### DATA TO EXAMINE

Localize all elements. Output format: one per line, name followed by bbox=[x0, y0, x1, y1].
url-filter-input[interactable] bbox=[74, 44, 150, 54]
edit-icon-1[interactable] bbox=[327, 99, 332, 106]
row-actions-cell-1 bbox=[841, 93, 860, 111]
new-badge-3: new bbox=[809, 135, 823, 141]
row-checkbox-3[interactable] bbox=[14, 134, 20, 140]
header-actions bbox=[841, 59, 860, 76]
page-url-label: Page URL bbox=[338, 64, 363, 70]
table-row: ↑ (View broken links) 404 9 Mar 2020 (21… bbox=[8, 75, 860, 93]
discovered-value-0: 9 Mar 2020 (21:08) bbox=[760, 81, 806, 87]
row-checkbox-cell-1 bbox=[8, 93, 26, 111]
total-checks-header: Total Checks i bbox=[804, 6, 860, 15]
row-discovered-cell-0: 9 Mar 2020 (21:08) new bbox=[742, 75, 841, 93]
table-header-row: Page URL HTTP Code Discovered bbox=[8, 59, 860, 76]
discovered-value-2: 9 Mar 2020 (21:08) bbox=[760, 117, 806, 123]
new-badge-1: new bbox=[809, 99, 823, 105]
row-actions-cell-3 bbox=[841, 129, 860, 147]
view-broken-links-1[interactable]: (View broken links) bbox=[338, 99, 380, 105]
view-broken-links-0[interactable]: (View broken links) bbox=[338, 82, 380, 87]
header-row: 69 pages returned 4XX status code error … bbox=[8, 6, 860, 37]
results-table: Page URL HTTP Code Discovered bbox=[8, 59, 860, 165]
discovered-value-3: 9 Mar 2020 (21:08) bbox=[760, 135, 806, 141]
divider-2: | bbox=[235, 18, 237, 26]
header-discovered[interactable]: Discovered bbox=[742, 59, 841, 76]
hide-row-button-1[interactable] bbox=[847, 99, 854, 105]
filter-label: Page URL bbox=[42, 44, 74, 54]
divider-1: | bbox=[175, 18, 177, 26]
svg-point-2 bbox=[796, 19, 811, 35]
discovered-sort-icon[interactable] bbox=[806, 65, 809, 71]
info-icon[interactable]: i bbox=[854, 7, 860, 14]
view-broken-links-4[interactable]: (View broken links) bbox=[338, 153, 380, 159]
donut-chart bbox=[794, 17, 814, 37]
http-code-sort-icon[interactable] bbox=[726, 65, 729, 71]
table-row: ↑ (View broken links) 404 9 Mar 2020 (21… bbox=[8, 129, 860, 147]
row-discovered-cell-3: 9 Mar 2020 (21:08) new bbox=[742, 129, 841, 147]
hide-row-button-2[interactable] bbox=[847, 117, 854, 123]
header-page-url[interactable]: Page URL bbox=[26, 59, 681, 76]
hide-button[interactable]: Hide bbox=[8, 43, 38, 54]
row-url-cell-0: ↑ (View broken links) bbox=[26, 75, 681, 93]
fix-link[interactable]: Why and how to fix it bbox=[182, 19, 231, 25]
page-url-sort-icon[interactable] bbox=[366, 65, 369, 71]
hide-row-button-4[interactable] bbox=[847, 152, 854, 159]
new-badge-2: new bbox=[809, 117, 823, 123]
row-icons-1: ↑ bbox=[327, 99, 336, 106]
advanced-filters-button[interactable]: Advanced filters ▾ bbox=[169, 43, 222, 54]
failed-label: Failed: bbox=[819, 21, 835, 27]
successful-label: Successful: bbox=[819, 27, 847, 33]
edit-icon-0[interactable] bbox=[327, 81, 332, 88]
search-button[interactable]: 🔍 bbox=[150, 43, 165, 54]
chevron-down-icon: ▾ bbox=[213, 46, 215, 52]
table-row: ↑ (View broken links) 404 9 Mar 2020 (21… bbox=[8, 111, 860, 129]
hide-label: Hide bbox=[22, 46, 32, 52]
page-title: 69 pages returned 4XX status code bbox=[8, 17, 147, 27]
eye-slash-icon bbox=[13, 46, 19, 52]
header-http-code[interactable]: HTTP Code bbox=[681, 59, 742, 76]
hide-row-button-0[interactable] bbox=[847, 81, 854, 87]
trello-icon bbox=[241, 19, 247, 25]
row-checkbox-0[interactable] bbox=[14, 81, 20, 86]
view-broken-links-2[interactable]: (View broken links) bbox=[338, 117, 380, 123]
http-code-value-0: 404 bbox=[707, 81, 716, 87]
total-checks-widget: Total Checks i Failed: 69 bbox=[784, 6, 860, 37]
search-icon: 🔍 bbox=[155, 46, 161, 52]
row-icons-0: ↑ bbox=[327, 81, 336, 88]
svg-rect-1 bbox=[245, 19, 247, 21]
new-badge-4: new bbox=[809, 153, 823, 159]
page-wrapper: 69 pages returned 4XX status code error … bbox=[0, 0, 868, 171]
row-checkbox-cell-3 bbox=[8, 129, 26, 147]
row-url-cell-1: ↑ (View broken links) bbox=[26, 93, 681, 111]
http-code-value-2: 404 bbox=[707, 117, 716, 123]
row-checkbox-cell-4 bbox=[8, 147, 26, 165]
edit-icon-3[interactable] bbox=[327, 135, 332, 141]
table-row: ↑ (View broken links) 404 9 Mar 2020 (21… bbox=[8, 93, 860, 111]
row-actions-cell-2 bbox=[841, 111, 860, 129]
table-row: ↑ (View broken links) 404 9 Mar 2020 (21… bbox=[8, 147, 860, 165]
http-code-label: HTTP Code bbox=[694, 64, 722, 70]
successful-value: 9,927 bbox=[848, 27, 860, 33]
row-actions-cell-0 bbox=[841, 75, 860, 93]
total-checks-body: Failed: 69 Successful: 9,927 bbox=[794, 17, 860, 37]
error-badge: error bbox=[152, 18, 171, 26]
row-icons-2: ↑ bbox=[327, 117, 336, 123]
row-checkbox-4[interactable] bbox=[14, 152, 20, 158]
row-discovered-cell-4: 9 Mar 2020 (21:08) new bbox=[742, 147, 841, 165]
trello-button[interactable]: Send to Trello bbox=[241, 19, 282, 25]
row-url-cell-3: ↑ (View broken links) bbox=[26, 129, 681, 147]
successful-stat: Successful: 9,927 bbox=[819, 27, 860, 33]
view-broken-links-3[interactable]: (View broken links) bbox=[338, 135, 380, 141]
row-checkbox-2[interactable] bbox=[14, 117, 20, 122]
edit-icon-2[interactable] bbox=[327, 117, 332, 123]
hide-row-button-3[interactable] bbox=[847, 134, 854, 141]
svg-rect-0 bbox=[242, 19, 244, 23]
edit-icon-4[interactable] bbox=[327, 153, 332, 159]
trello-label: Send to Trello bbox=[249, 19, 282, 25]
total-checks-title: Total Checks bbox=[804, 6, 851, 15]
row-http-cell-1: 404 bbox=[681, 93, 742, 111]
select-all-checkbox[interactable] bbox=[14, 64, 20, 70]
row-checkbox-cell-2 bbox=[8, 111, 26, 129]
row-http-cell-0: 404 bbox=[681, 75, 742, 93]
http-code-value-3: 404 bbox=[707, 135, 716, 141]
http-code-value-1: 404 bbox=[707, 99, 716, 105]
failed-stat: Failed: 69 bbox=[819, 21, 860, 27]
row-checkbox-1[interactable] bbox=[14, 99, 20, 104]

### YOUR GOAL
Every line above that includes the string "checkbox" needs to be copied.

### EXERCISE ANSWER
row-checkbox-3[interactable] bbox=[14, 134, 20, 140]
row-checkbox-cell-1 bbox=[8, 93, 26, 111]
row-checkbox-0[interactable] bbox=[14, 81, 20, 86]
row-checkbox-cell-3 bbox=[8, 129, 26, 147]
row-checkbox-cell-4 bbox=[8, 147, 26, 165]
row-checkbox-4[interactable] bbox=[14, 152, 20, 158]
row-checkbox-2[interactable] bbox=[14, 117, 20, 122]
select-all-checkbox[interactable] bbox=[14, 64, 20, 70]
row-checkbox-cell-2 bbox=[8, 111, 26, 129]
row-checkbox-1[interactable] bbox=[14, 99, 20, 104]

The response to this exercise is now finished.